The taxpayer paid out €1,000 so members of the Cabinet and other dignitaries could have their very own picture with US President Barack Obama, the Irish Independent has learnt.
However, Taoiseach Enda Kenny's department has refused to release copies of the pictures because they were "for personal use only".
Pictures with the popular US leader, both during St Patrick's Day functions at the White House and during his brief visit last May, cost €9,500 over two years.
This accounts for almost 20pc of the department's total €51,500 spend on photography in 2010 and 2011.
And it includes the €1,000 spent on what the department called "mementos" of Mr Obama's visit, when he posed for pictures with every cabinet minister; dignitaries such as former president Mary Robinson; Sinn Fein leader Gerry Adams; and representatives of the public sector.

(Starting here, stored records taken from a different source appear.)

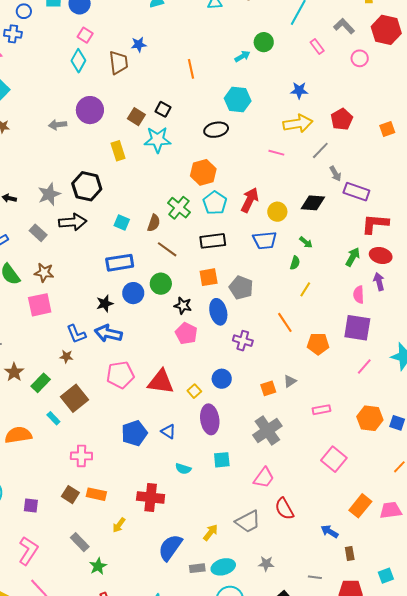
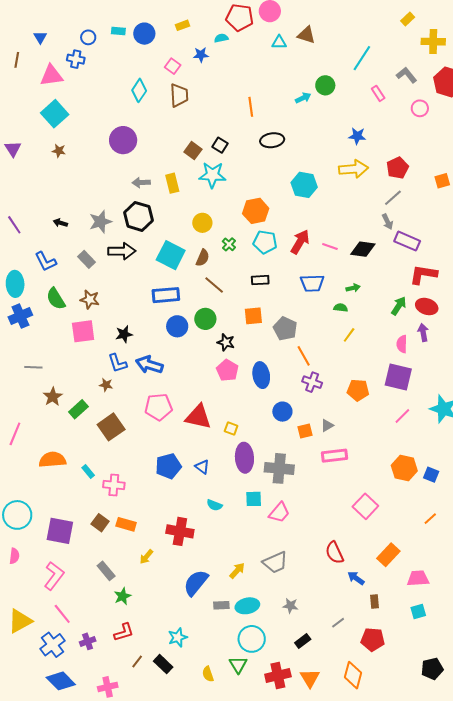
pink square: (85, 35) -> (173, 66), moved
blue star: (139, 44) -> (201, 55), moved
cyan hexagon: (238, 100) -> (304, 185), moved
purple circle: (90, 110) -> (123, 140), moved
gray arrow: (58, 125) -> (141, 183), moved
black ellipse: (216, 130) -> (272, 140), moved
gray line: (320, 150) -> (393, 198), moved
pink line: (276, 153) -> (330, 246), moved
cyan pentagon: (215, 203) -> (265, 242), turned -30
green cross: (179, 208) -> (229, 244), size x0.6
yellow circle: (277, 212) -> (202, 223), moved
cyan square: (122, 223) -> (171, 255), size x1.8
black rectangle: (213, 241) -> (260, 280), size x0.7
green arrow: (306, 242) -> (353, 288), turned -56
green semicircle: (295, 263) -> (341, 308), turned -104
black star: (105, 304) -> (124, 334), moved
blue ellipse: (218, 312) -> (261, 375), moved
orange line: (285, 322) -> (304, 356), moved
purple cross: (243, 341) -> (312, 382), moved
blue circle: (222, 379) -> (282, 412), moved
yellow square: (194, 391) -> (231, 428), turned -32
pink rectangle: (321, 410) -> (335, 456), moved, size x1.4
cyan rectangle: (53, 418) -> (88, 471), moved
gray cross: (267, 430) -> (279, 468), moved, turned 36
pink trapezoid: (264, 478) -> (279, 512), moved
purple square: (31, 506) -> (60, 531), size x1.8
red semicircle: (284, 509) -> (335, 553), moved
pink trapezoid: (391, 510) -> (418, 578), moved
cyan square: (386, 576) -> (418, 611), moved
gray line: (315, 577) -> (338, 623), turned -48

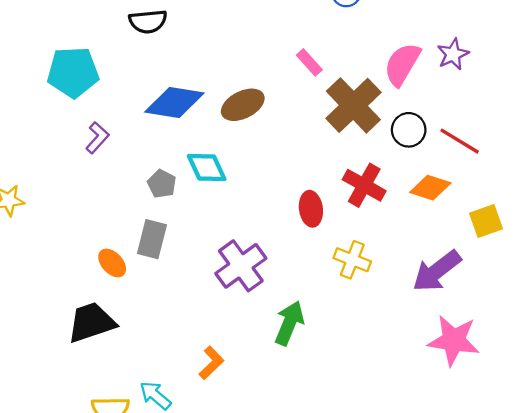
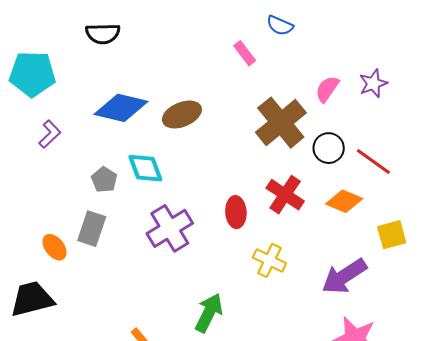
pink rectangle: (309, 62) -> (245, 53), moved
pink semicircle: (402, 64) -> (327, 89), size x0.7
purple cross: (241, 266) -> (170, 228), moved

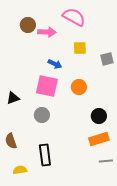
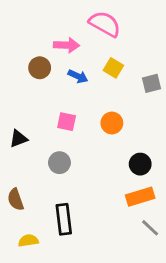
brown circle: (28, 25) -> (40, 68), moved
yellow square: (80, 48) -> (113, 68), turned 32
blue arrow: (55, 64) -> (78, 76), moved
pink square: (47, 86) -> (67, 122), size x0.6
gray line: (106, 161) -> (150, 228), turned 48

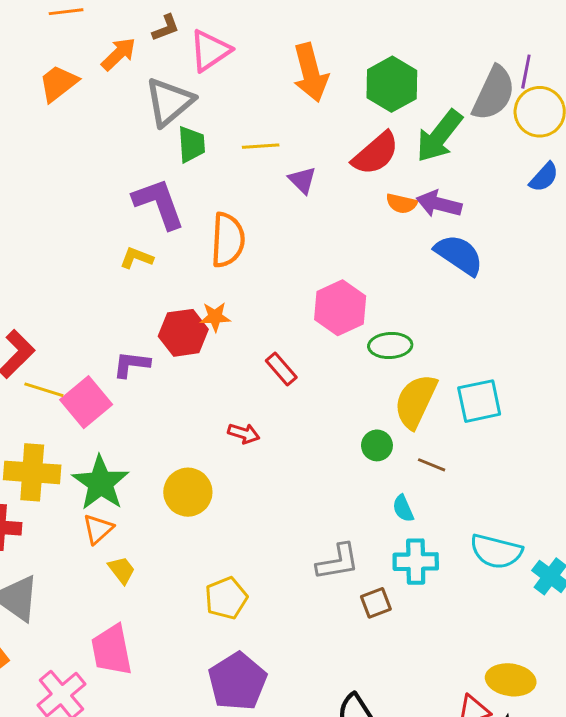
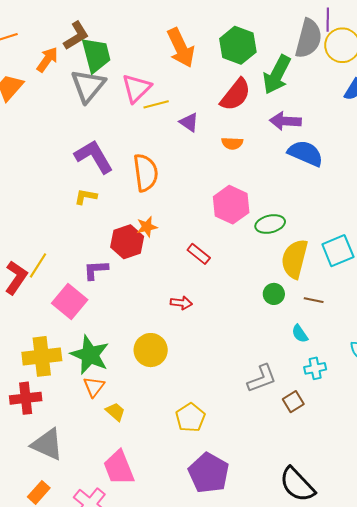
brown L-shape: (166, 28) -> (76, 36), size x1.4
pink triangle: (210, 51) -> (136, 88), moved
green trapezoid: (191, 144) -> (96, 55), moved, size x1.4
orange semicircle: (401, 203) -> (232, 143), moved
yellow line: (44, 390) -> (38, 265), moved, turned -64
cyan cross: (416, 562) -> (315, 368), size x0.7

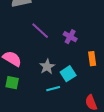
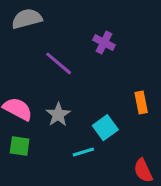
purple cross: (70, 37) -> (104, 43), moved
gray star: (47, 67) -> (58, 115), moved

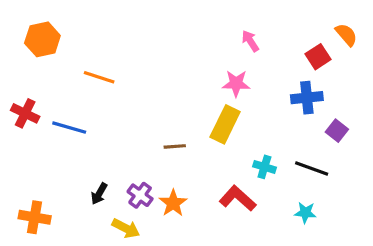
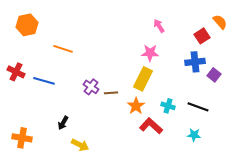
purple square: (337, 131) -> (214, 75), moved
purple cross: (140, 195) -> (91, 87), moved
orange star: (173, 203) -> (136, 106), moved

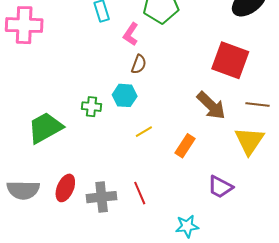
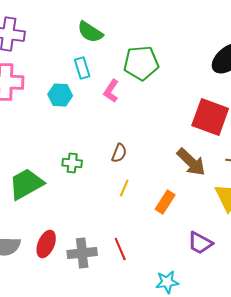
brown semicircle: (139, 64) -> (119, 153), moved
cyan hexagon: (125, 95) -> (60, 95), moved
yellow line: (144, 132) -> (124, 188), turned -36

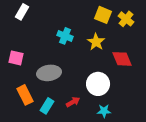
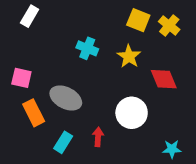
gray ellipse: (49, 73) -> (66, 98), turned 35
orange rectangle: (25, 95) -> (34, 113), moved
red arrow: (73, 102) -> (98, 137), turned -56
cyan star: (104, 111) -> (172, 149), moved

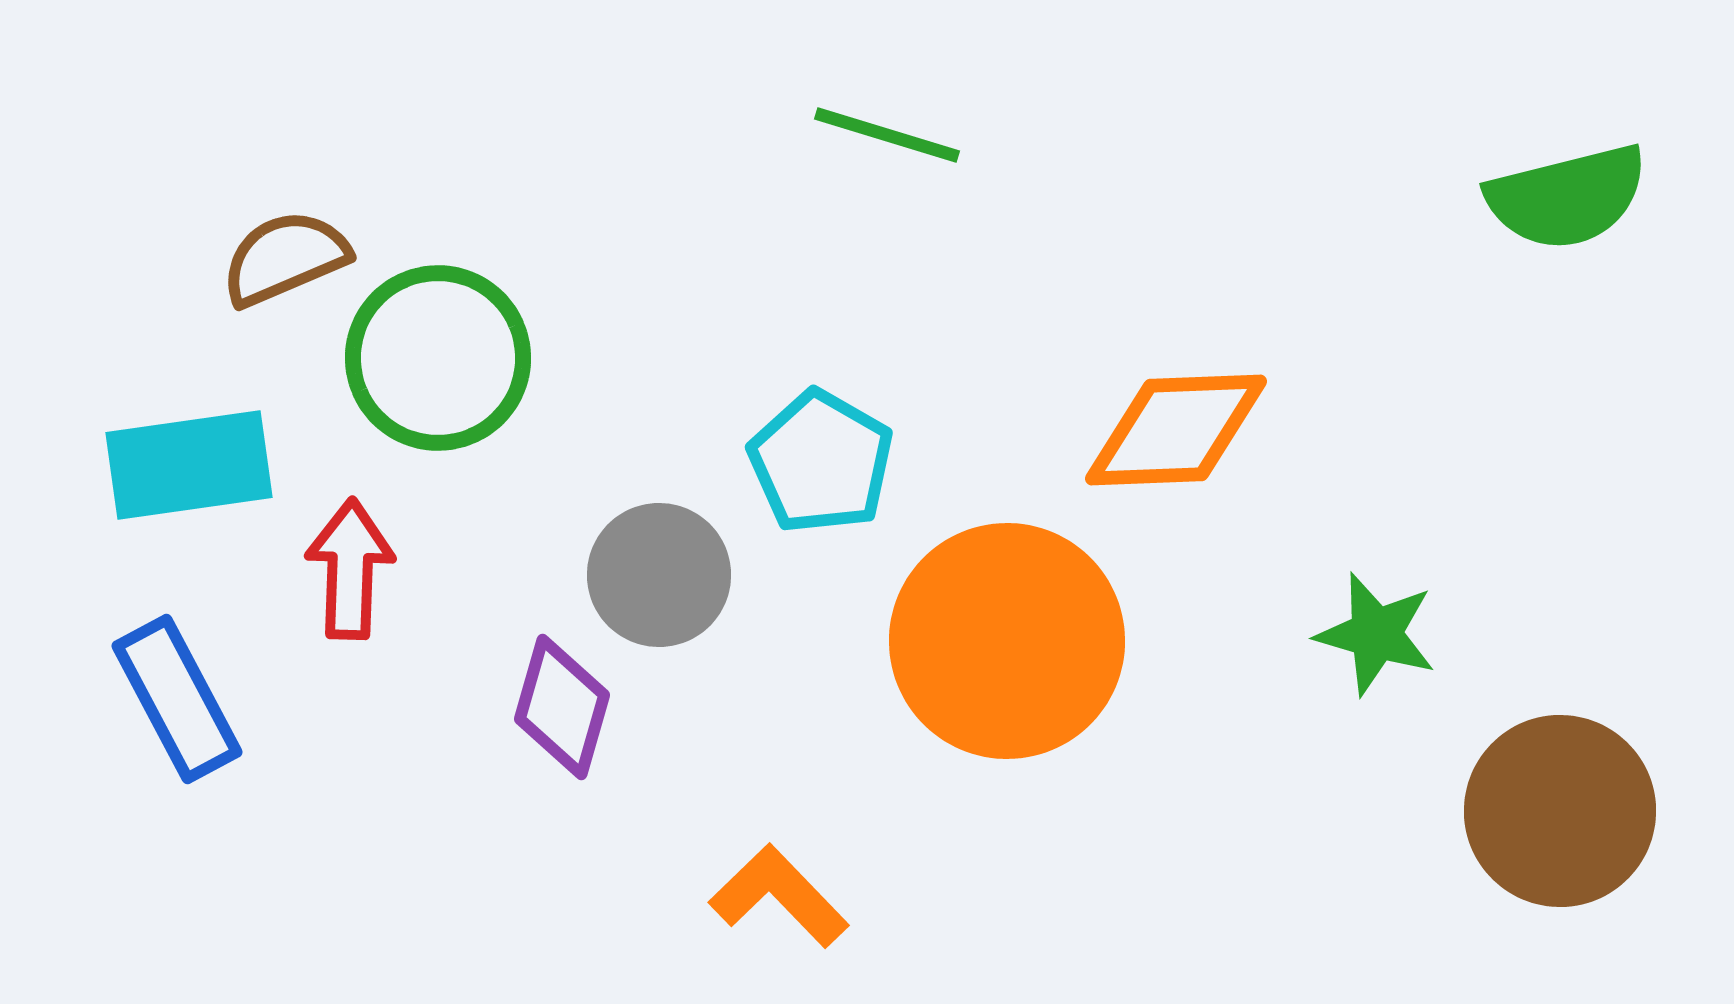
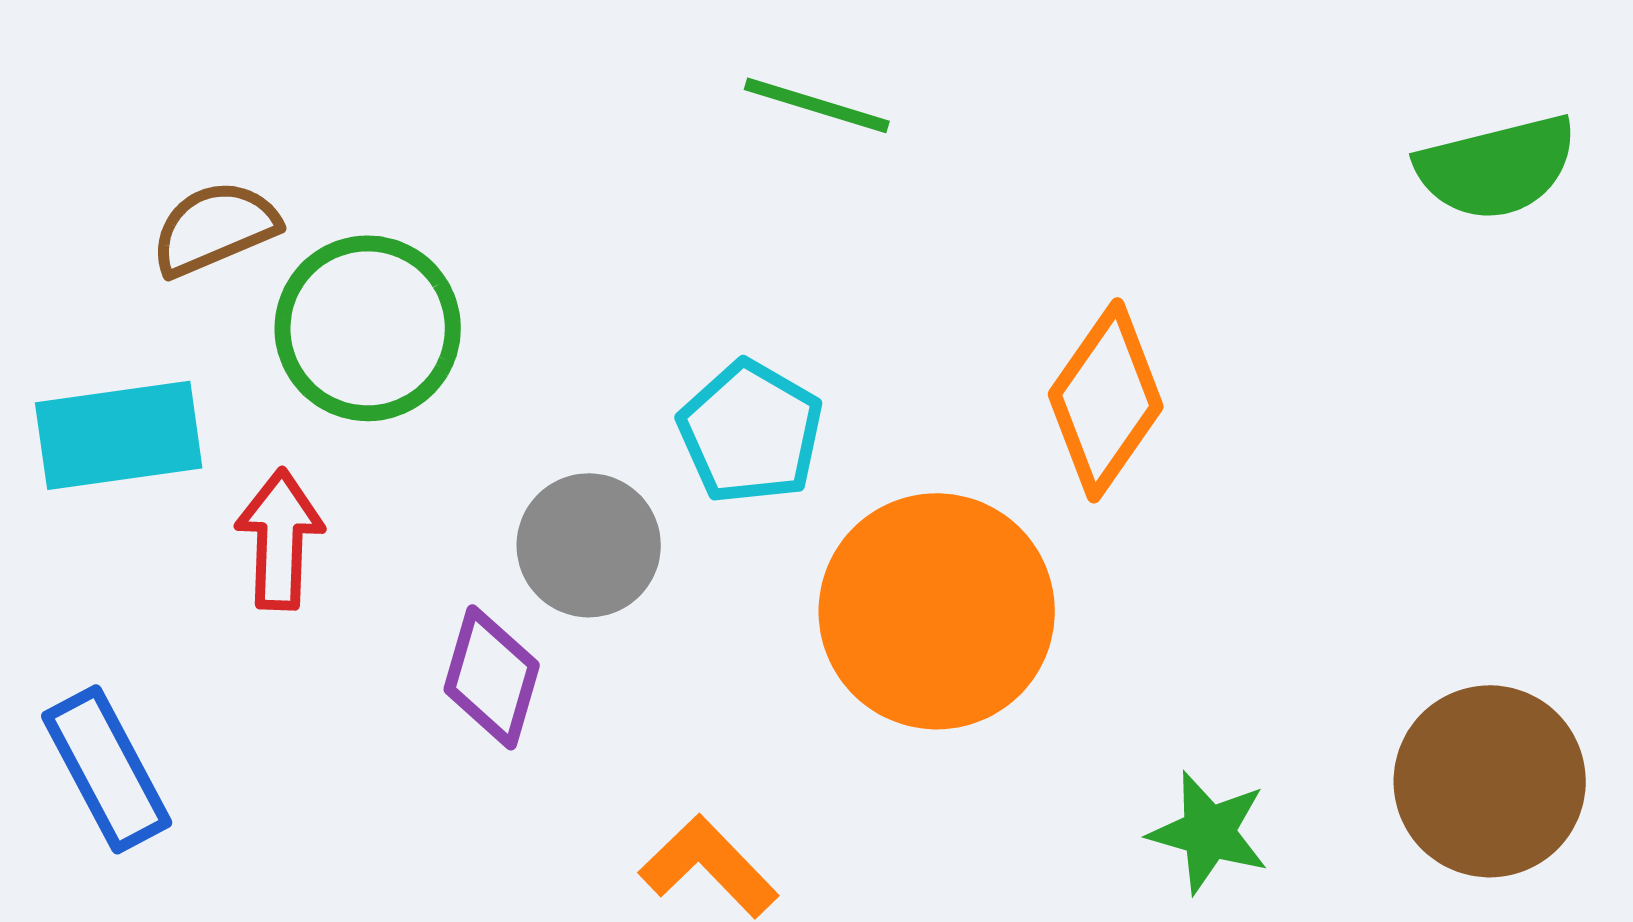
orange diamond: (1176, 430) -> (1106, 400), turned -53
green star: (1376, 634) -> (1209, 832), moved
blue rectangle: (177, 699) -> (107, 769), moved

The pictures were taken by the official White House photographer and sent "as a courtesy" to the department before being printed by Dublin agency Maxwell Photography.
The Department of the Taoiseach confirmed that ministers did not have to pay for the prints, saying: "The pictures were provided as a memento of the occasion, so a contribution was not sought from the subjects."
A spokesman said they were "official photographs" and therefore it was "appropriate" that the cost be met by the Taoiseach's department.
However, while photographs of the Obamas with stars such as Jedward and boxer Katie Taylor were released to the public, the shots of Mr Obama with various cabinet ministers have been deemed "for personal use only".
A spokeswoman for Mr Kenny accounted for the spending increase saying that it reflected "exceptional events" during 2011, including the visits of Mr Obama and Queen Elizabeth, which she said came to a combined €10,600.
She said: "When this is taken into account, it is clear that the year-on-year cost is significantly reduced were it not for these exceptional events."